With most smaller rigs, a 64-sample buffer setting might be the goal for recording sessions—adding the AD/DA converter’s latency (and the possibility of additional software buffering, which some interfaces add), you should be getting a total round-trip (input/output) latency of around 4-5 ms or so. If you’re monitoring in speakers, add another 3 ms or more (sound in the air = 1 ms/foot, remember?). If that setting produces glitches, then a 128-sample buffer usually solves it, and the approximately 7-8 ms latency should still be fine for the majority of performers.
If the system still glitches, then you may be getting into a potential problem area. A 256-sample buffer may be acceptable to some musicians (especially for V.I. use), but not to others. Personally, as a player, it bothers me just a bit and while I can perform, I feel like my timing is not as tight as it should be, though others have been just fine with it on the same rig. If the buffer size puts the latency at or above that 10-12 ms point, then headphone monitoring is definitely in order, and if the DAW Preferences offer an option for enabling/disabling any extra safety buffer, turning it off might help. Also, watch out for any additional latency coming from the player’s rig itself: laying down a guitar part through a POD added a few extra ms from the POD’s processing, on top of the DAW latency, so for me a 256 buffer was ruled out in that scenario—I had to switch to analog monitoring, foregoing any native DAW processing on the signal during recording.
With modern DAWs and interfaces, there’s usually even a 32-sample buffer option available. This should bring overall roundtrip latency down to the 1-3 ms range, the bare minimum, as in dedicated hardware-accelerated high-end digital recording gear. Here, the critical factors will be your computer’s age and the interface’s connection type. Three or four-year-old computers may glitch out, but this year's (or last year’s) model might do fine, providing your interface is hooked up via a high-speed connection: as above, Thunderbolt or USB3.

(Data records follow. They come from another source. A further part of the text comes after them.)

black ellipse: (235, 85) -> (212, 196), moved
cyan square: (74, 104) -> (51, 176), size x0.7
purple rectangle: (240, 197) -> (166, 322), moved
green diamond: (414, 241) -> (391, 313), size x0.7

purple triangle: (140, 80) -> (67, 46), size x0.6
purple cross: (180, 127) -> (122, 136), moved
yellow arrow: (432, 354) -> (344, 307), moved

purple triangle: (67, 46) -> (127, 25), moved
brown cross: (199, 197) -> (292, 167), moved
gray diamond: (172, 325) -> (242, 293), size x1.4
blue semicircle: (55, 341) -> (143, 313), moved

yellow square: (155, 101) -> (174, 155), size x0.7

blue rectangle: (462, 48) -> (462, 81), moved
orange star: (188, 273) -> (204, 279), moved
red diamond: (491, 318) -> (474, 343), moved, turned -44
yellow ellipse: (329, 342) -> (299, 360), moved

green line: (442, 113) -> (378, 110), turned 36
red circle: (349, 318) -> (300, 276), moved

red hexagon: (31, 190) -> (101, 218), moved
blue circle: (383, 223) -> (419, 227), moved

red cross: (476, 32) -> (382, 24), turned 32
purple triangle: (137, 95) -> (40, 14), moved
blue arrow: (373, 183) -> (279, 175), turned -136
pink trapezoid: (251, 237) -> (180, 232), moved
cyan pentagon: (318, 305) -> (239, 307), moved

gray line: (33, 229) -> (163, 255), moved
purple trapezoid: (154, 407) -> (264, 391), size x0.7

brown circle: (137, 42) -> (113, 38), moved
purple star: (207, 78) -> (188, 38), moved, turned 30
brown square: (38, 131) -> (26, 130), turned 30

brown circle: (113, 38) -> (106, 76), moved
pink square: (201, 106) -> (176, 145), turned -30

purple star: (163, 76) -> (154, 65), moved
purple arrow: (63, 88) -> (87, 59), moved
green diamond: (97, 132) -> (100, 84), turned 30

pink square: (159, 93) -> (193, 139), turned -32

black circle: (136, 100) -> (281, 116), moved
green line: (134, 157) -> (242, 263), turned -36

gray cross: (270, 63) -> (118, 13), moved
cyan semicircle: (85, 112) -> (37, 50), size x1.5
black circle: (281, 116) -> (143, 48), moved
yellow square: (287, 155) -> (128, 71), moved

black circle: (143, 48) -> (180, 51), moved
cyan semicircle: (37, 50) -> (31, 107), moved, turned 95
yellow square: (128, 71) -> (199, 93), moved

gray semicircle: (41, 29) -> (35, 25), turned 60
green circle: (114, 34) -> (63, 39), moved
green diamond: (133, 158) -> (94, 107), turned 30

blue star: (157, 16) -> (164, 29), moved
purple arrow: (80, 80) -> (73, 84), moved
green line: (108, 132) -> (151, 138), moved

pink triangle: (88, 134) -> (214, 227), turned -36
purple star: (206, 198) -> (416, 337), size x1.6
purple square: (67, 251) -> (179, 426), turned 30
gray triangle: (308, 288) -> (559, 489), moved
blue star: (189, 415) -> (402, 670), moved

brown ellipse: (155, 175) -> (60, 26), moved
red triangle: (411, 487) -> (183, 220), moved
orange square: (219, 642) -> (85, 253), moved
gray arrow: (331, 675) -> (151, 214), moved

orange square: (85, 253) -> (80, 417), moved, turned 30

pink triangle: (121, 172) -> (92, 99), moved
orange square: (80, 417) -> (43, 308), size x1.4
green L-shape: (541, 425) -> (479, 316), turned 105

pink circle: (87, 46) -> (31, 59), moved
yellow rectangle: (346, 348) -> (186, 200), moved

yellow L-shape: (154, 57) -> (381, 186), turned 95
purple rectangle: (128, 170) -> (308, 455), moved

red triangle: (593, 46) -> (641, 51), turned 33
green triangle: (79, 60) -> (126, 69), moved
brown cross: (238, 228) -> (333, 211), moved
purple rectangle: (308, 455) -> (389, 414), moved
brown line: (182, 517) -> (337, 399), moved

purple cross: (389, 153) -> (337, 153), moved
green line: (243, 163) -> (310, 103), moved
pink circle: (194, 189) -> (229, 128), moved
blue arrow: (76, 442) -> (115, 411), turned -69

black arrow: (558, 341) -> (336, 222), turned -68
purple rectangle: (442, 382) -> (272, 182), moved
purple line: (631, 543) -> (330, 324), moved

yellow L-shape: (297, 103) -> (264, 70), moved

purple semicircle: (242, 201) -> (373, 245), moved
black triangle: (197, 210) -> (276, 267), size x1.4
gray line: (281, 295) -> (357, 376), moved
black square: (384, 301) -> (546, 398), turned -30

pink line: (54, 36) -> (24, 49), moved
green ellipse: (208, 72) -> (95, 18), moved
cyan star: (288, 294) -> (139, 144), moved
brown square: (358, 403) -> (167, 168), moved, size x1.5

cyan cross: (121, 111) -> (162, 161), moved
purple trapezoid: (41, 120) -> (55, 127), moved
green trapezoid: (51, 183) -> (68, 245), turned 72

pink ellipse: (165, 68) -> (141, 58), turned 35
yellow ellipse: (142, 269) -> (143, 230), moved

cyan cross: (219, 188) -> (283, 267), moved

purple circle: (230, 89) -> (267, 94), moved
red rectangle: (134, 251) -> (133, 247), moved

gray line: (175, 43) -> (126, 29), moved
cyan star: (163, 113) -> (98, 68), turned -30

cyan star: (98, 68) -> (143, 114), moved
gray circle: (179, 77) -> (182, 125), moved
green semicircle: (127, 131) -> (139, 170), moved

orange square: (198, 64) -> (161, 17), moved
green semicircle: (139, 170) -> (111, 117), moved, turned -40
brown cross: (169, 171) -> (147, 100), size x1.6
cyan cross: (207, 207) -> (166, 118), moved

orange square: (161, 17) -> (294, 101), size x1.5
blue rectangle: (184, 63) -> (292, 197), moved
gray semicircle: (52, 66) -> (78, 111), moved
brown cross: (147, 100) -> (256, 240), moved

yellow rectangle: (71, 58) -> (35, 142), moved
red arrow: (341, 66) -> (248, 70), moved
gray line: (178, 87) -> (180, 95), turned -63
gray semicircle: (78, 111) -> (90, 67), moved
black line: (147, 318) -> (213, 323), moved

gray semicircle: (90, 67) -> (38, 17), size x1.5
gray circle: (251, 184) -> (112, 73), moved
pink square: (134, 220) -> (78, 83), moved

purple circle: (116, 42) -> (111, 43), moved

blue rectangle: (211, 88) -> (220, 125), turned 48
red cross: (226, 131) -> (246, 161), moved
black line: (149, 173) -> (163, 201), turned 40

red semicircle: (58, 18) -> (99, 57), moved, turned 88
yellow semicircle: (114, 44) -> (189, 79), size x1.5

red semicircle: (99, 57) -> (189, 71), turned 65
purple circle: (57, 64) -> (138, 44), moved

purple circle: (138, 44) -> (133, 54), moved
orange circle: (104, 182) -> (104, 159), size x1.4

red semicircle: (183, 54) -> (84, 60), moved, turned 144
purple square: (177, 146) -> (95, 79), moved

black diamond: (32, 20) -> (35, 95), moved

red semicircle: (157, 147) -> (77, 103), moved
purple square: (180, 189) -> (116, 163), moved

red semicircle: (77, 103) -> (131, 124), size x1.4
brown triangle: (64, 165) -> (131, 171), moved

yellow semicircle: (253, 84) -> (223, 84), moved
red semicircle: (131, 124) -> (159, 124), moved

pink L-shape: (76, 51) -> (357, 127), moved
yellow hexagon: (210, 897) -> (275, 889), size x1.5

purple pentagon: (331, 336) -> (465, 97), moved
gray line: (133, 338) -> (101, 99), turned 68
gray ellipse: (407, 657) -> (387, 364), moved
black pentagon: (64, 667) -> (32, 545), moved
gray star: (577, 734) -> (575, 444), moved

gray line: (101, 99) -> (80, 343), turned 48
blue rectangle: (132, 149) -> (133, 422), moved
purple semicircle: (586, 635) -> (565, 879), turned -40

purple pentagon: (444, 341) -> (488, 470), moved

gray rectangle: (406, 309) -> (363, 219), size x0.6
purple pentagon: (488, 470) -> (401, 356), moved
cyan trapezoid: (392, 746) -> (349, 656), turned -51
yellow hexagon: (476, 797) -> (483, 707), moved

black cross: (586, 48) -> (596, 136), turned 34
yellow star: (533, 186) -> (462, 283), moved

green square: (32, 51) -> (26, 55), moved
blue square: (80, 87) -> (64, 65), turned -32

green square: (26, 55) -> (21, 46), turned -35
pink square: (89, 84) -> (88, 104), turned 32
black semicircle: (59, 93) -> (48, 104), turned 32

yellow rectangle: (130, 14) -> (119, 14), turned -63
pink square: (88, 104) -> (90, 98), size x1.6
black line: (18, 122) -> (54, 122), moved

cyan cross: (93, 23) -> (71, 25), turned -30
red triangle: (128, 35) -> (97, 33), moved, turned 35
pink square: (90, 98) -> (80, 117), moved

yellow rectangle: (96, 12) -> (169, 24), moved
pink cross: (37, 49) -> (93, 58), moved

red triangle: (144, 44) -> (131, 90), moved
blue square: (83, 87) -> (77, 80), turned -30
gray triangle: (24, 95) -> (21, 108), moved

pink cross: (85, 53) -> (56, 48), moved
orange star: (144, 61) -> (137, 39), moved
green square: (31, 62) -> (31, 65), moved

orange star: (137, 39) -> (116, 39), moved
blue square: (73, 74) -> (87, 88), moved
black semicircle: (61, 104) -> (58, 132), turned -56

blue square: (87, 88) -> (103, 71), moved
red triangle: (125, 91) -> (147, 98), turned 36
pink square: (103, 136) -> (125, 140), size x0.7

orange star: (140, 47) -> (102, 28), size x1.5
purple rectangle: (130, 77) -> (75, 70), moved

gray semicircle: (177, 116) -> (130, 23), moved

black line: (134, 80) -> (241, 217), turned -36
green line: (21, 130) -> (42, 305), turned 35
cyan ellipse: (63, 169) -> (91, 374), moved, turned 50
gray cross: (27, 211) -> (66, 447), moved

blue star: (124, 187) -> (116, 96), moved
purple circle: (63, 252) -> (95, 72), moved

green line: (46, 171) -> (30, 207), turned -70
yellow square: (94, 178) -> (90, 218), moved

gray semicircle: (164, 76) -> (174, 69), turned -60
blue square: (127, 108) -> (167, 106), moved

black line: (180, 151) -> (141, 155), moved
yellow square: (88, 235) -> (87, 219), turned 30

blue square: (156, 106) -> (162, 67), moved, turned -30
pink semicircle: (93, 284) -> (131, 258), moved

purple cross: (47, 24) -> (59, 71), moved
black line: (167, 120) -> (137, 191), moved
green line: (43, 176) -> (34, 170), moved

With older connections like FireWire or USB2, the very low latencies of a 32-sample buffer may be out of reach, though it couldn’t hurt to try (again, way before the session)! But if you’re hanging onto an older interface (on the if-it-ain’t broke plan), like a FireWire 400 model, even hooking it up to a computer Thunderbolt port with a suitable adaptor will almost certainly be a no-go for the lowest buffer sizes—64 (at best) or 128 would probably be the most reliable option, and that should be just fine 99.9% of the time.
So when you’re shaking out your new DAW rig, don’t forget to spend a little time on the buffer setting, and be sure to try out the different settings as a player (or with a player, if necessary)—don’t just go by whether you get clicks and glitches, make sure the rig feels comfortable to lay down mission-critical parts through—after all, that’s the whole point of low latency recording.